Stored dataset items
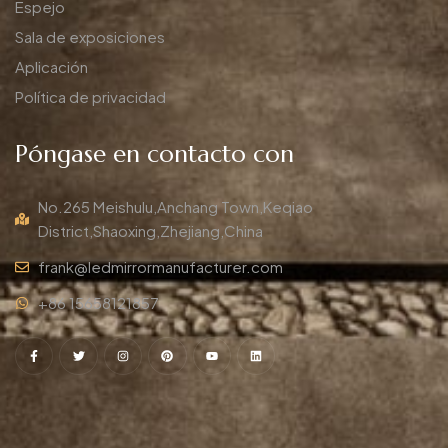
Espejo
Sala de exposiciones
Aplicación
Política de privacidad
Póngase en contacto con
No.265 Meishulu,Anchang Town,Keqiao
District,Shaoxing,Zhejiang,China
frank@ledmirrormanufacturer.com
+86 15658121857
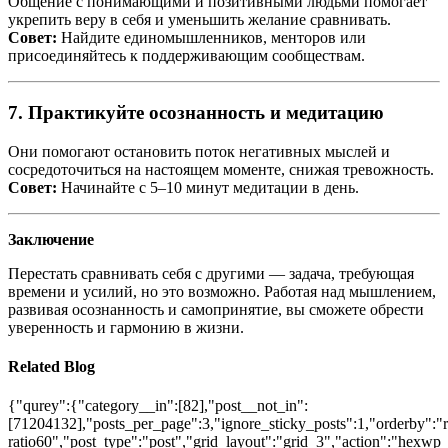
Общение с понимающими и позитивными людьми помогает
укрепить веру в себя и уменьшить желание сравнивать.
Совет:
Найдите единомышленников, менторов или
присоединяйтесь к поддерживающим сообществам.
7. Практикуйте осознанность и медитацию
Они помогают остановить поток негативных мыслей и
сосредоточиться на настоящем моменте, снижая тревожность.
Совет:
Начинайте с 5–10 минут медитации в день.
Заключение
Перестать сравнивать себя с другими — задача, требующая
времени и усилий, но это возможно. Работая над мышлением,
развивая осознанность и самопринятие, вы сможете обрести
уверенность и гармонию в жизни.
Related Blog
{"qurey":{"category__in":[82],"post__not_in":
[71204132],"posts_per_page":3,"ignore_sticky_posts":1,"orderby":"ra
ratio60","post_type":"post","grid_layout":"grid_3","action":"hexwp_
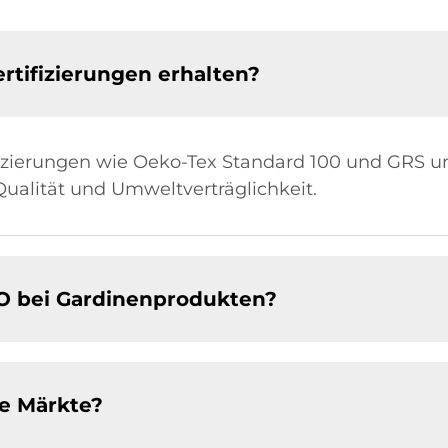
rtifizierungen erhalten?
fizierungen wie Oeko-Tex Standard 100 und GRS un
ualität und Umweltverträglichkeit.
MO bei Gardinenprodukten?
e Märkte?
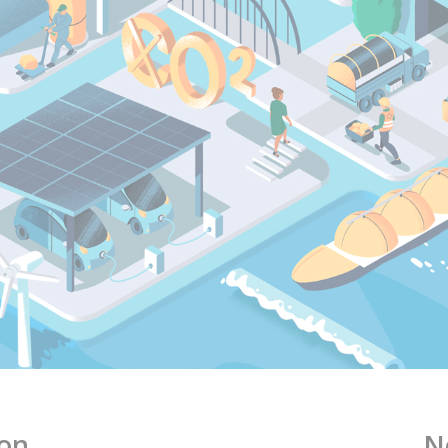
ion
N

#### Task to carry out
Where an entry holds an image, drop the image and copy the remaining text exactly.

#### Result for this exercise
Espejo
Sala de exposiciones
Aplicación
Política de privacidad
Póngase en contacto con
No.265 Meishulu,Anchang Town,Keqiao
District,Shaoxing,Zhejiang,China
frank@ledmirrormanufacturer.com
+86 15658121857
Общение с понимающими и позитивными людьми помогает
укрепить веру в себя и уменьшить желание сравнивать.
Совет:
Найдите единомышленников, менторов или
присоединяйтесь к поддерживающим сообществам.
7. Практикуйте осознанность и медитацию
Они помогают остановить поток негативных мыслей и
сосредоточиться на настоящем моменте, снижая тревожность.
Совет:
Начинайте с 5–10 минут медитации в день.
Заключение
Перестать сравнивать себя с другими — задача, требующая
времени и усилий, но это возможно. Работая над мышлением,
развивая осознанность и самопринятие, вы сможете обрести
уверенность и гармонию в жизни.
Related Blog
{"qurey":{"category__in":[82],"post__not_in":
[71204132],"posts_per_page":3,"ignore_sticky_posts":1,"orderby":"ra
ratio60","post_type":"post","grid_layout":"grid_3","action":"hexwp_
rtifizierungen erhalten?
fizierungen wie Oeko-Tex Standard 100 und GRS un
ualität und Umweltverträglichkeit.
MO bei Gardinenprodukten?
e Märkte?
ion
N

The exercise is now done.